We delete your personal data as soon as the purposes for which we collected or processed it, in accordance with the preceding paragraphs, are achieved, and no statutory requirements require us to continue storing it for a longer period. We delete your personal data as soon as you submit to us your request for the cancellation of your user account, for the purposes for which we collected or used it in accordance with the preceding paragraphs. Please note that in case of cancellation of your user account, your personal data stored within the App will be deleted.

6. Hyperlink

Our App contains so-called hyperlinks to websites of other providers. If these hyperlinks are activated, you will be redirected from our App directly to the website of the other providers. You can recognize this, among other things, by changing the URL. We cannot accept any responsibility for the confidential handling of your data on these third-party websites, as we have no influence on the fact that these companies comply with the data protection regulations. Please inform yourself about the handling of your personal data by these companies directly on these websites.

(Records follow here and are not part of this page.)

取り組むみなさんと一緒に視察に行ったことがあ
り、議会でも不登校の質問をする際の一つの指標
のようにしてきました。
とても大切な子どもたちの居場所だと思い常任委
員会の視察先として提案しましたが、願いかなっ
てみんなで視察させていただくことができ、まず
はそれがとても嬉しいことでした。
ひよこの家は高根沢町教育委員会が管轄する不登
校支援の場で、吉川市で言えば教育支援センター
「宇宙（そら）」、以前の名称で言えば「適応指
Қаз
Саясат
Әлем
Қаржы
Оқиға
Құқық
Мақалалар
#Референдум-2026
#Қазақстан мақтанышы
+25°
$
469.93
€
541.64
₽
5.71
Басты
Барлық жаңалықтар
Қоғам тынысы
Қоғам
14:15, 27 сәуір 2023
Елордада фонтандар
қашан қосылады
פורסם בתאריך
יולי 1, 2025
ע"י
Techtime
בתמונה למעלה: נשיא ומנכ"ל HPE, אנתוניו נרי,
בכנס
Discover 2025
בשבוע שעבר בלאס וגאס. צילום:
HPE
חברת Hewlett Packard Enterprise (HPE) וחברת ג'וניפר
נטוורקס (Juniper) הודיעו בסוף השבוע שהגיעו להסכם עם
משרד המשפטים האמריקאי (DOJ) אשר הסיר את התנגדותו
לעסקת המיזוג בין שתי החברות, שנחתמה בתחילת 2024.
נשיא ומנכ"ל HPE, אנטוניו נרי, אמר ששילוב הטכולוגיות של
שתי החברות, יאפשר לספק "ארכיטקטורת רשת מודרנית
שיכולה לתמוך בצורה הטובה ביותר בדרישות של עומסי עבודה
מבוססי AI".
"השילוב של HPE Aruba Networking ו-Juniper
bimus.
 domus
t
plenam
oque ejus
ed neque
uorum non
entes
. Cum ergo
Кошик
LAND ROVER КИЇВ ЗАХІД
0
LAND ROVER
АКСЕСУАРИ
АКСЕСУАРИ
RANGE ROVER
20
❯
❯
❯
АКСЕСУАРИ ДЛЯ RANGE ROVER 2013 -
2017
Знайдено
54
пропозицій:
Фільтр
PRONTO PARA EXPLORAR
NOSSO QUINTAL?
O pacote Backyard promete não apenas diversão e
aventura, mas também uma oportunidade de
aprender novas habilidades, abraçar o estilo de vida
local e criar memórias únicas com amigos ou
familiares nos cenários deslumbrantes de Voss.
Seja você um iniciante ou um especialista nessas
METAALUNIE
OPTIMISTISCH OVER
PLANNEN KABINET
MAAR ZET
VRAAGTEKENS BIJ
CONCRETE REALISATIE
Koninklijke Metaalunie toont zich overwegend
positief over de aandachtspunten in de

7. Your rights as a data subject

As data subjects you are entitled to the following rights according to Art. 15 – 21, 77 GDPR:

  • The Right of access by the data subject (Art. 15 GDPR)
  • Right to rectification (Art. 16 GDPR)
  • Right to erasure (“right to be forgotten, Art. 17 GDPR)
  • Right to restriction of processing (Art. 18 GDPR)
  • Right to data portability (Art. 20 GDPR)
  • Right to object (Art. 21 GDPR)
  • Right to lodge a complaint with a supervisory authority (Art. 77 GDPR).

In case the data processing is based on your consent, you have the right to withdraw your consent at any time. The withdrawal of consent shall not affect the lawfulness of processing based on consent before its withdrawal.

In case the data processing is based on our legitimate interest (Art. 6 paragraph 1 sentence 1 lit. f GDPR), you have the right to object, on grounds relating to your situation, at any time.

Your requests for the assertion of data protection rights and our answers to them will be kept for documentation purposes for a period of up to three years and, in individual cases, for the establishment, exercise or defense of legal claims even beyond. The legal basis is Art. 6 paragraph 1 sentence 1 lit. f GDPR, based on our legitimate interest in defending against any civil law claims pursuant to Art. 82 GDPR, the avoidance of fines pursuant to Art. 83 GDPR and the fulfillment of our accountability under Art. 5 para. 2 GDPR.

As a data subject you have the right to lodge a complaint with a supervisory authority, in particular in the Member State of your habitual residence, place of work or place of the alleged infringement if you consider that the processing of personal data relating to you infringes the GDPR-regulations.

8. Data Protection Officer and contact details:

If you have any questions or comments about our handling of your personal data, or if you wish to exercise your data subject rights, please contact Choco Legal Team using the following contact details:

Furthermore, you are welcome to direct your data protection concerns to our Data Protection Officer by sending an email to the above-mentioned email address. Please note that not only our Data Protection Officer will get your request. If you wish to contact solely our Data Protection Officer and/ or if you wish to send confidential information, please refer in your email to the Data Protection Officer and please ask for contacting you.

9. Changes to this Privacy Policy

We always keep this privacy policy up to date. Therefore, we reserve the right to change them from time to time and to maintain changes in the collection, processing or use of your data. The current version of the data protection declaration is always available under the entry “settings” within the App.